The master bedroom contained a queen bed with the covers thrown back.

Charlotte sat on the edge of the bed and unwound the cloth from her hands.

The blisters were hot and tight, almost certainly infected, and she knew the antibiotics would need time she might not have.

She took two more pills with the last of the water and set the empty bottle aside.

She placed her father’s watch on the nightstand, unable to bring herself to put it away.

Sleep came in fragmented bursts. Lying on top of the covers in a borrowed T-shirt and her postal pants, she could smell floral detergent lingering on the bed, a scent that reminded her of her mother’s closet.

The memory hurt enough that she nearly moved to the couch.

The bed was comfortable, and her body had reached its limit.

For a little while, with the cough quieter when she lay flat, she managed something close to real sleep.

Then Sophia called for her. The sound was so clear that Charlotte was on her feet before she fully woke, one hand on the nightstand for balance.

“Sophia?”

The house answered with silence. She stood listening, hearing the wind through the trees and the distant fire, but nothing like a sixteen-year-old girl calling for her mother.

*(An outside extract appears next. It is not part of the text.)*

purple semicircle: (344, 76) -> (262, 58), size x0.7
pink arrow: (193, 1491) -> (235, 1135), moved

Her heart hammered, and the effort brought on a coughing fit that bent her double.

When it passed, she sat on the bed with her head in her hands.

The dream had been vivid. It was Sophia’s voice, her footsteps, the way she cleared her throat when nervous, and the smell of her coconut shampoo.

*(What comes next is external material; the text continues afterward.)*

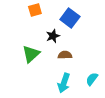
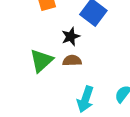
brown semicircle: (65, 55) -> (72, 61), moved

Charlotte lay back down and counted breaths, as she had after Jacob’s death, when sleep became something that required conditions.

She slept again, but the dream returned.

Sophia was in the basement. She heard footsteps on the concrete and water running from the faucet her father had been fixing.

Sophia called again, and Charlotte tried to answer, but in the dream, she couldn’t move toward the basement door.

She woke up gasping. The bedroom was dark and silent.

Her lungs felt full, and when she coughed hard enough to reach for the nightstand, she found only the empty water bottle.

She lay back and drifted through restless sleep populated by fragments.

There was Jacob’s face, her mother at the stove, and the maple in the yard, its leaves not turning but burning.

The third time Sophia called, Charlotte answered in her sleep.

“I’m here, I’m coming, hold on.”

Only after the words left her mouth did she wake enough to understand that she had spoken them into an empty room.

“I’m here,” she said again.

Charlotte sat up in bed, her body aching in protest, but the determination that had fueled her journey from the wagon to that moment still lingered within her.

As she picked up the watch, she realized that dawn was still hours away, and she had reached the limits of what sleep could offer her.

Lying in the dark, waiting for Sophia’s voice to return, whether real or just a figment of her imagination, felt too heavy a burden to bear.

In that quiet moment of solitude, she resolved to continue her journey at first light.

The faint glow on the eastern horizon had dimmed, but it still provided her with a sense of direction.

Though her body was faltering with each passing mile, the urgency of her quest remained unchanged. She needed to know.

Sitting on the edge of the bed, clutching her father’s watch, she waited patiently for the sky to brighten.

Outside, the wind whispered through trees that had stood resilient long before that day and would endure long after.

Charlotte held her father’s watch close, listened to the soothing sound of the wind, and allowed herself a moment of acceptance.

She didn’t allow herself to hope for grand gestures.

Instead, she embraced something simpler and more enduring.

She allowed herself to keep moving forward.